Historian, sociologist, and diplomat who spent his childhood and adolescence in El Tocuyo, trained at Colegio La Concordia. Author of the "Historia Constitucional de Venezuela." Acting President under Juan Vicente Gómez (1913-1914).
Born in Barquisimeto, formed in El Tocuyo
Although he was born in Barquisimeto on November 25, 1861, José Gil Fortoul spent his childhood and adolescence in El Tocuyo, where his parents moved shortly after his birth. He was a student at Colegio La Concordia under the personal teaching of Egidio Montesinos, and at La Concordia he received his Bachelor of Philosophy on July 2, 1880.
The humanist education he received in El Tocuyo —Greek, Latin, philosophy, rhetoric, history— would shape all his later work and his diplomatic career.
Studies in Caracas and Europe
He continued his studies at the Universidad Central de Venezuela, where he earned a doctorate in Political Science. There he came into contact with the positivism of Adolfo Ernst and Rafael Villavicencio, the philosophical school that decisively influenced him and his contemporaries —Lisandro Alvarado, Pedro Manuel Arcaya, Laureano Vallenilla Lanz.
In 1886 he was appointed Venezuelan consul in Bordeaux, France. He spent ten years in Europe: Paris, Brussels, Hamburg, Berlin. He came to know Mommsen's German thought, the French positivism of Comte and Taine, and there he published his first important books —among them "El hombre y la historia" (1896).

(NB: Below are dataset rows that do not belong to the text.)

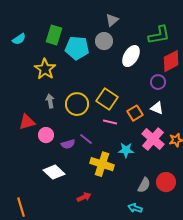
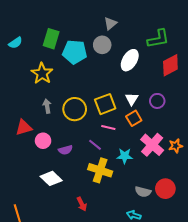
purple circle: (158, 82) -> (157, 101), moved
yellow square: (107, 99) -> (105, 104), turned 35
white triangle: (157, 108) -> (132, 99), moved, turned 40
purple line: (86, 139) -> (95, 145), moved
gray semicircle: (144, 185) -> (143, 192), turned 77
red arrow: (84, 197) -> (82, 204), turned 88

Historia Constitucional de Venezuela
President Ignacio Andrade, by decree of November 30, 1898, commissioned him to write a "Historia Constitucional de Venezuela" to commemorate the turn of the century and the country's independence. Gil Fortoul completed the first volume in Berlin in 1906 and the following ones in later years.
The work is an essential reference in Venezuelan historical study. It combines political narrative, sociological analysis, constitutional law, and biography. Although written from a positivist perspective —which some present-day readers find deterministic— it remains one of the great historical syntheses of the country.
Service under Gómez
On his return to Venezuela, Gil Fortoul held high office in the government of Juan Vicente Gómez: Minister of Public Instruction (1910-1911) and, briefly, Acting President between 1913 and 1914, while Gómez remained in Maracay.
His association with the Gomecista regime was criticized by the liberal generation and by exiles. Gil Fortoul defended the idea —typical of positivism— that Venezuela needed a "necessary gendarme" who would pacify the country before democratic institutions could be built. The idea would be developed more rigorously by his disciple Vallenilla Lanz in "Cesarismo democrático" (1919).
Final years
After leaving the government, Gil Fortoul continued to write and to represent Venezuela abroad as a diplomat. He died in Caracas on June 15, 1943, at age 81, just as the very generation that had rejected him politically was rising to prominence.
Memory in El Tocuyo
Despite the political controversies, El Tocuyo remembers Gil Fortoul as one of its most prominent intellectual sons: the disciple of Montesinos who reached the summit of the Venezuelan state and who left behind the country's first great constitutional history. His library, donated to the State, is today partially preserved in national archives.
Together with Lisandro Alvarado, Pío Tamayo, and Egidio Montesinos, Gil Fortoul completes the quartet of major intellectual figures formed in El Tocuyo between the nineteenth and twentieth centuries.